The penultimate week of the Political Studies Program examines statesmanship. Statesmanship is distinct from ordinary political leadership. It suggests a certain quality of excellence in leadership, character, and judgment.

The first section will examine the thought and political strategy of two of America’s most consequential presidents – Franklin Delano Roosevelt and Ronald Reagan – with a particular emphasis on how national leaders assemble electoral coalitions and then use those after the election to change the country’s trajectory. The second section will consider a range of classic and contemporary authors – from Aristotle to Churchill, Edmund Burke to Václav Havel – to explore the phenomenon of statesmanship as it relates to other political phenomena including virtue, founding, revolution, war, and dissent. Both sections will conclude by considering the statesman’s role in a democracy and whether political greatness is still possible today.
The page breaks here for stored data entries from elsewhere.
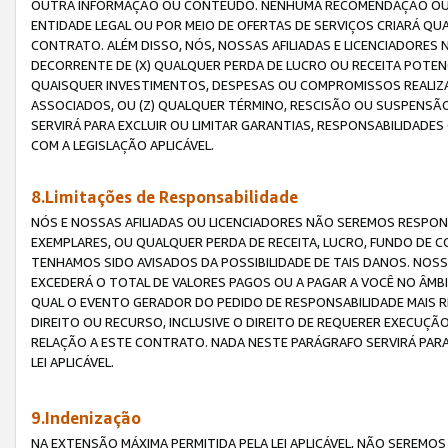
OUTRA INFORMAÇÃO OU CONTEÚDO. NENHUMA RECOMENDAÇÃO OU 
ENTIDADE LEGAL OU POR MEIO DE OFERTAS DE SERVIÇOS CRIARÁ Q
CONTRATO. ALÉM DISSO, NÓS, NOSSAS AFILIADAS E LICENCIADOR
DECORRENTE DE (X) QUALQUER PERDA DE LUCRO OU RECEITA POTENC
QUAISQUER INVESTIMENTOS, DESPESAS OU COMPROMISSOS REALIZ
ASSOCIADOS, OU (Z) QUALQUER TÉRMINO, RESCISÃO OU SUSPENSÃ
SERVIRÁ PARA EXCLUIR OU LIMITAR GARANTIAS, RESPONSABILIDADE
COM A LEGISLAÇÃO APLICÁVEL.
8.Limitações de Responsabilidade
NÓS E NOSSAS AFILIADAS OU LICENCIADORES NÃO SEREMOS RESPONS
EXEMPLARES, OU QUALQUER PERDA DE RECEITA, LUCRO, FUNDO DE 
TENHAMOS SIDO AVISADOS DA POSSIBILIDADE DE TAIS DANOS. NOS
EXCEDERÁ O TOTAL DE VALORES PAGOS OU A PAGAR A VOCÊ NO ÂM
QUAL O EVENTO GERADOR DO PEDIDO DE RESPONSABILIDADE MAIS 
DIREITO OU RECURSO, INCLUSIVE O DIREITO DE REQUERER EXECUÇÃ
RELAÇÃO A ESTE CONTRATO. NADA NESTE PARÁGRAFO SERVIRÁ PARA
LEI APLICÁVEL.
9.Indenização
NA EXTENSÃO MÁXIMA PERMITIDA PELA LEI APLICÁVEL, NÃO SEREM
Image: Winston Churchill at the Europa Conference in The Hague, 1948

Flagg Taylor on Havel & dissent

Faculty

Henry Olsen

Henry Olsen, a senior fellow at the Ethics and Public Policy Center, studies and provides commentary on American politics. Mr. Olsen is an opinion columnist for The Washington Post, where he writes daily pieces focusing on politics, populism, foreign affairs and American conservative thought.

Flagg Taylor

Flagg Taylor is an Associate Professor of Government at Skidmore College, and serves on the Academic Council of the Victims of Communism Memorial Foundation. He is editor most recently of The Long Night of the Watchman: Essays by Václav Benda, 1977–1989. He is currently writing a book on Czech dissent in the 1970s and 1980s.